Professional storytelling excerpts are in the book's second half. Most of these are from the Han Chinese. Many of these texts have Buddhist and Confucian values and are life stories, including tragic love stories. The second half has two stories from the Bai people.

The book includes introductions for every section and introductions for every chapter. The introductions about minority literature refer to the pieces as "cultural documents". These introductions are often one to two pages long. Bäcker stated that some descriptions misleadingly make some texts appear more distinctive than they really are.
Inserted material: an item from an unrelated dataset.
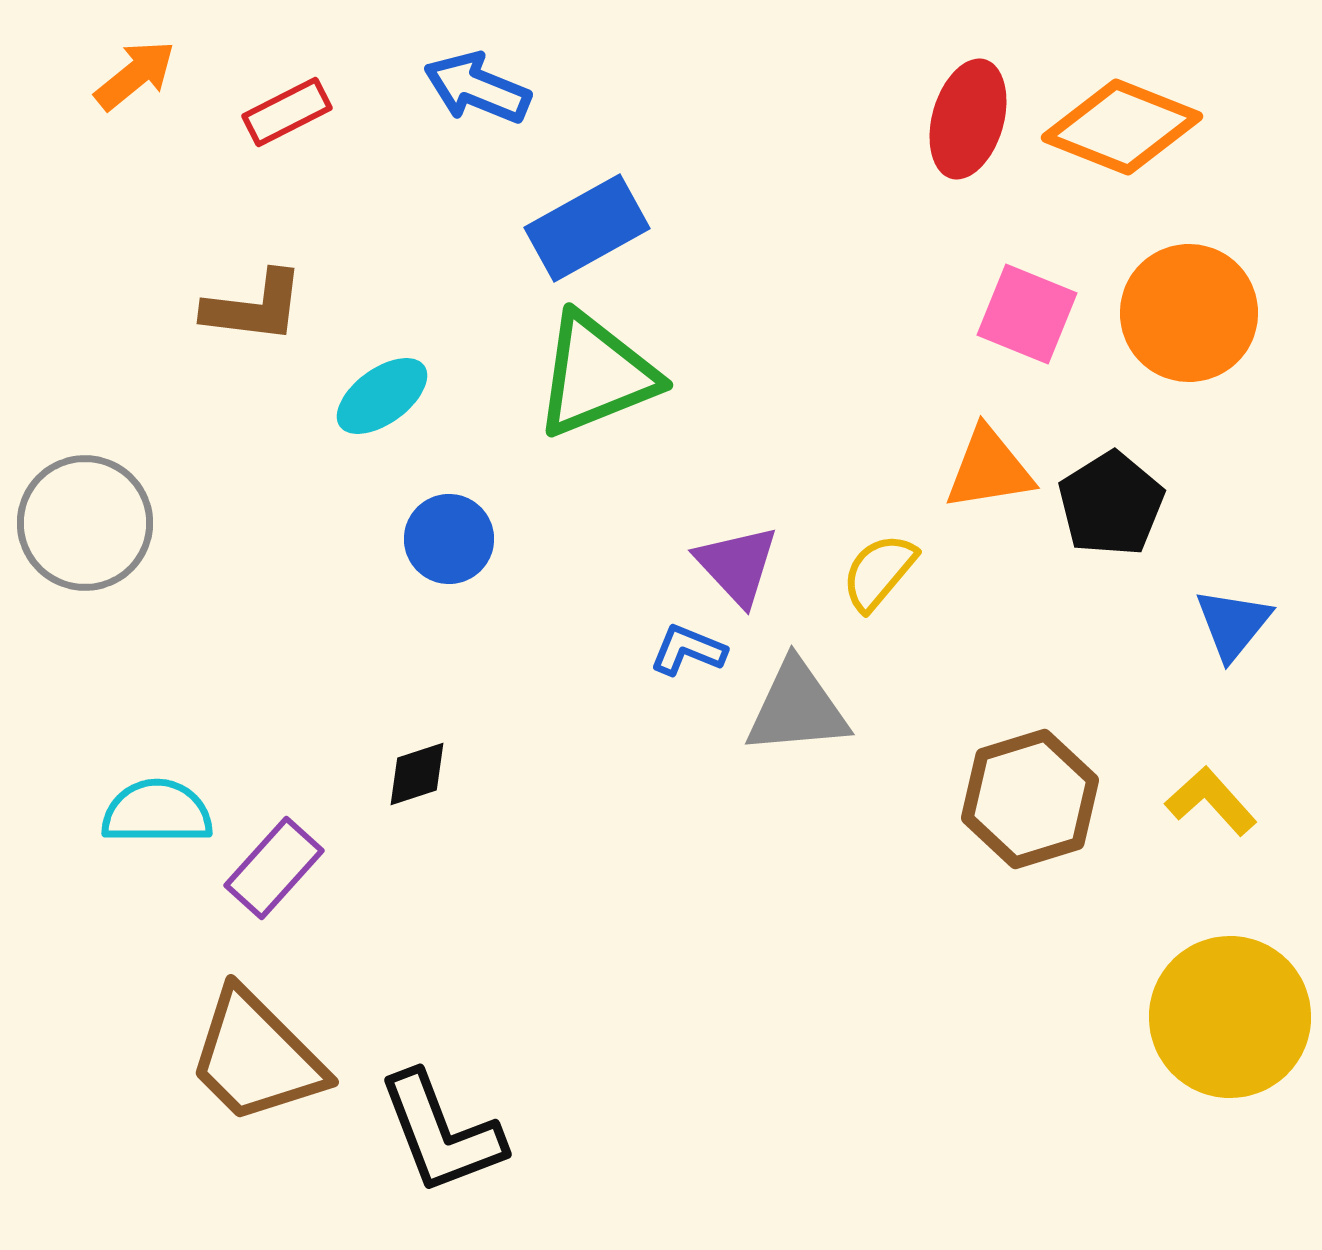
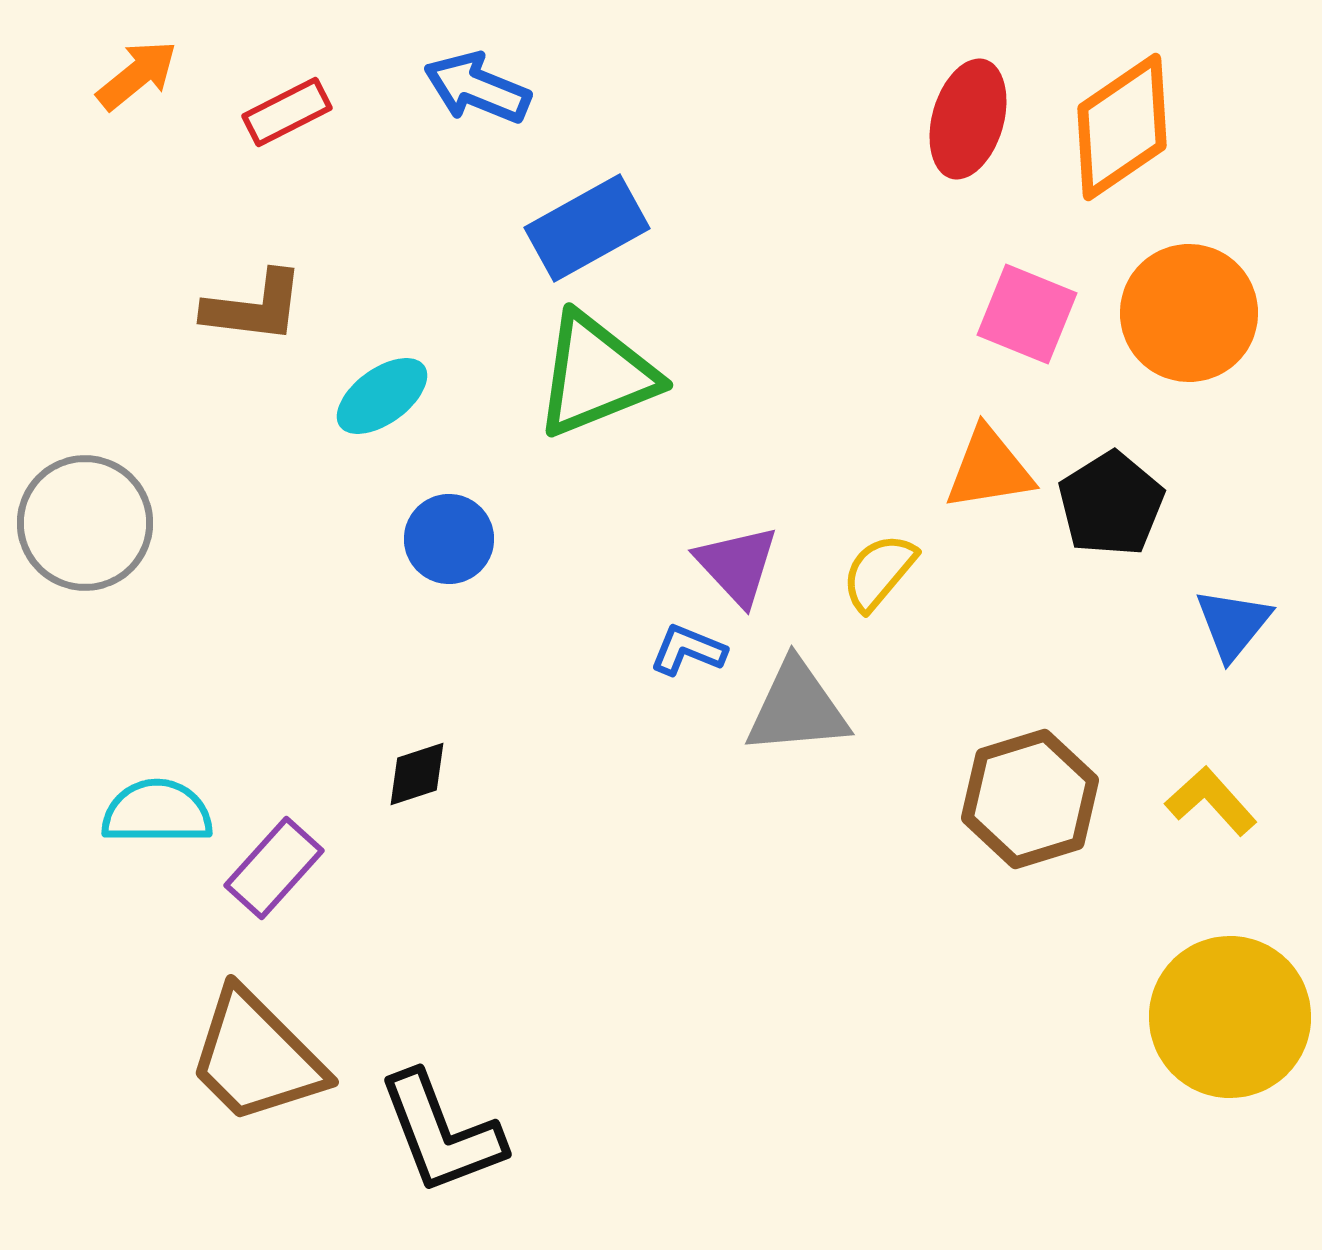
orange arrow: moved 2 px right
orange diamond: rotated 56 degrees counterclockwise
Bäcker argued that there are parts of the anthology which in many cases should have additional commentary and cultural notes, and others that "are richly and aptly annotated"; he puts the folktales, such as "The Gingseng Tale," in the former group, and the Jiangsu shan ge or wu ge folk songs in the latter group.

==Reception==
Bäcker wrote that "All in all, the Columbia Anthology is an extremely fascinating and well-done work, and it offers new insights into a much neglected field of China's culture."

C. D. Smith of Grand Valley State University ranked the book as "Essential" and gave it four stars; he wrote that the book is "[a] necessary resource for those interested in Chinese literature, anthropology, and culture."

Loh Su Hsing of the Asian Review of Books described the anthology as "an impressive and worthwhile enterprise, offering a wonderful selection of folk literature that would otherwise not be accessible to the English-speaking reader."